[Date Prev][Date Next][Thread Prev][Thread Next][Date Index][Thread Index]

wanted: teaching do's and dont's



Our experience at MIT is that it is often the case that students with
previous programming experience suffer MORE in the course than
students without such experience, since the latter are not biased.

In particular, students familiar with BASIC and FORTRAN (and probably
PASCAL) tend to have a hard time adapting to the functional style
encouraged by Scheme.  They view DEFINE as assignment, which it isn't,
and even if they get used to the functional style, when assignment
(SET!) is finally introduced, they often revert to the ugly imperative
style.  They sometimes have this crazy notion that imperative style is
more efficient.  Interestingly enough, code with side effects is often
LESS efficient in T and in MIT Scheme with the new compiler.

Although Pascal is, like Scheme, lexically scoped, students do not
have a really hard time accepting this, so I'm not sure it's a real
advantage.

Obvious potential stumbling blocks, beyond style:

Absence of VAR parameters, used sometimes to "return" multiple values in
Pascal.  This is usually done in Scheme (in dialects without multiple
values) in one of two ways: returning a data structure (list or
vector) with the appropriate contents, or passing an explicit
continuation with many parameters to the procedure that wants to
return multiple values, which will, instead of returning, invoke its
explicit continuation with the multiple "returned" values.

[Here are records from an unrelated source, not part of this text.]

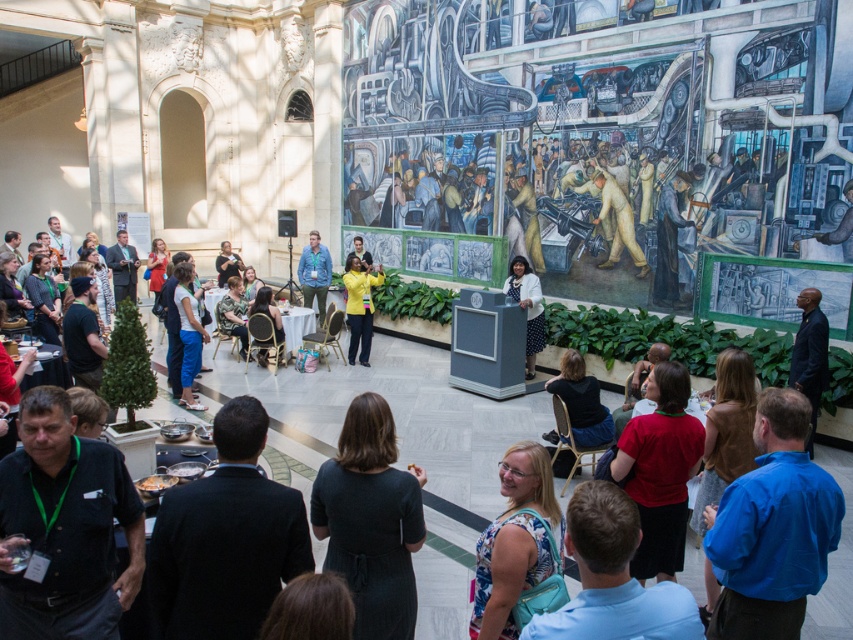 Is matte yellow jacket at center further to camera compared to denim jacket at center?

That is False.

Who is shorter, matte yellow jacket at center or denim jacket at center?

denim jacket at center

Which is in front, point (347, 296) or point (306, 291)?

Point (347, 296)

I want to click on matte yellow jacket at center, so click(358, 305).

What do you see at coordinates (370, 520) in the screenshot? Image resolution: width=853 pixels, height=640 pixels. I see `dark gray dress at center` at bounding box center [370, 520].

Can you confirm if dark gray dress at center is shorter than matte yellow jacket at center?

Yes.

Find the location of `dark gray dress at center`. dark gray dress at center is located at coordinates (370, 520).

Does floral dress at center have a lesser width compared to matte yellow jacket at center?

Correct, floral dress at center's width is less than matte yellow jacket at center's.

This screenshot has height=640, width=853. What do you see at coordinates (515, 541) in the screenshot?
I see `floral dress at center` at bounding box center [515, 541].

I want to click on floral dress at center, so click(x=515, y=541).

Image resolution: width=853 pixels, height=640 pixels. I want to click on floral dress at center, so click(x=515, y=541). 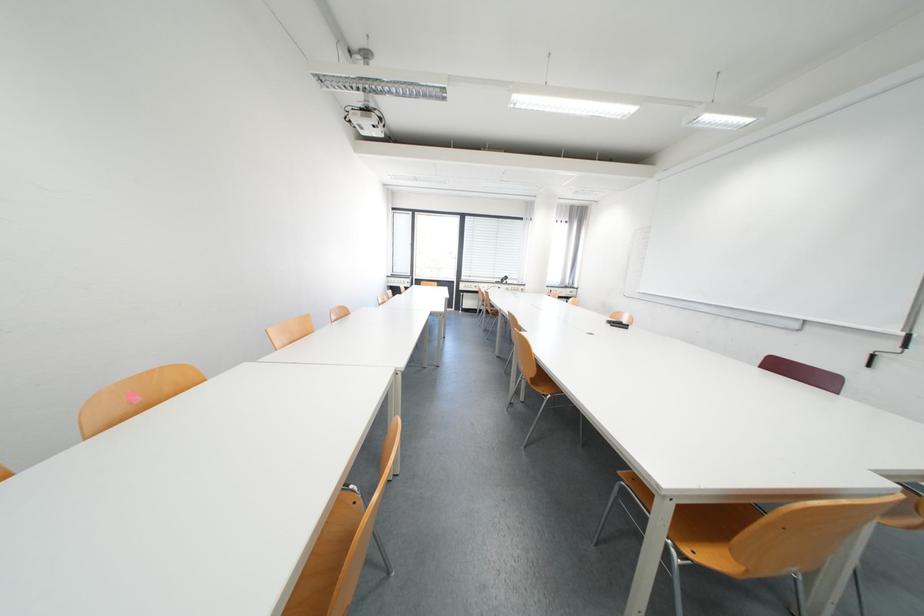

Absence of iteration constructs.  Standard Scheme has DO, but it is
not used in S&ICP, in fact, we did not even have it in MIT Scheme
until the report describing Standard Scheme came about.  Iteration has
to be achieved through syntactic recursion.  One of the reasons for
not having syntactic sugar in MIT Scheme (originally) was to emphasize
this point, and force students to deal with the issue.

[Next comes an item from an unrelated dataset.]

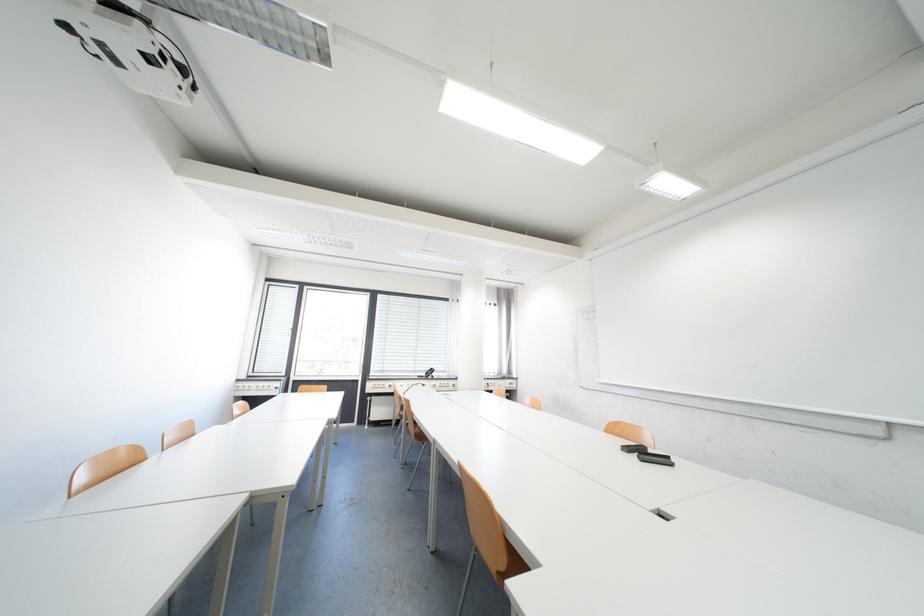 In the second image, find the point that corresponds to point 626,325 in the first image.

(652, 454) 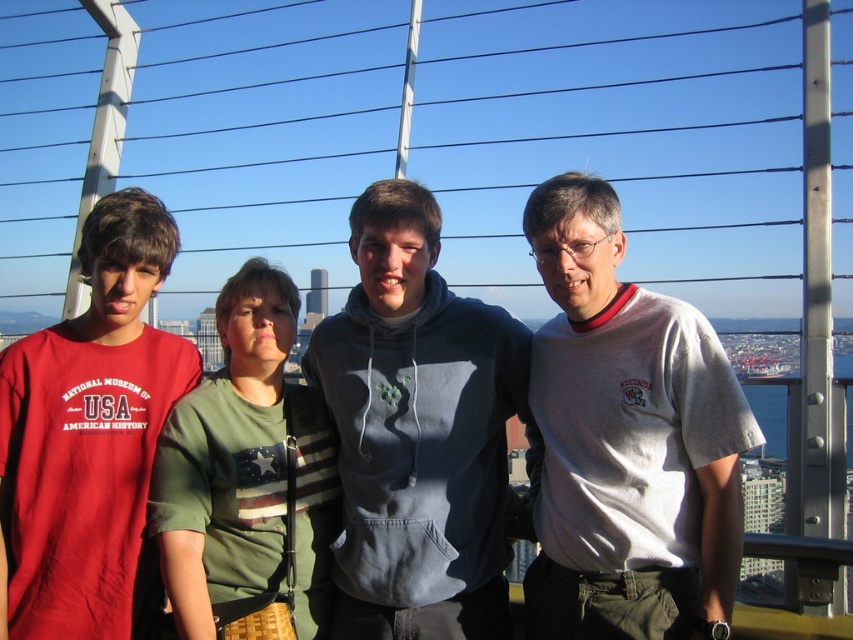 Question: Can you confirm if matte red t-shirt at left is thinner than green fabric shirt at center?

Absence of explicit allocation.  Memory management in Scheme is
automatic, rather than manual.

Eventually, the fact that thanks to tail recursion and first class
procedures (and worse, cwcc, but this is not covered in S&ICP), Scheme
is a completely unstructured language (in the sense of "structured
programming").  Procedures (lambda expressions) are labels, and
application is GOTO, and any arbitrary control structure can be built
on top of this.

PS: There is a teacher's manual for S&ICP written by Juile Sussman.
It is very good.  It contains more examples, more problems, and a very
detailed description of where students go wrong in various places, and
what points need further emphasis.  I believe (HAL or GJS can correct
me here) that it can be obtained through McGraw Hill.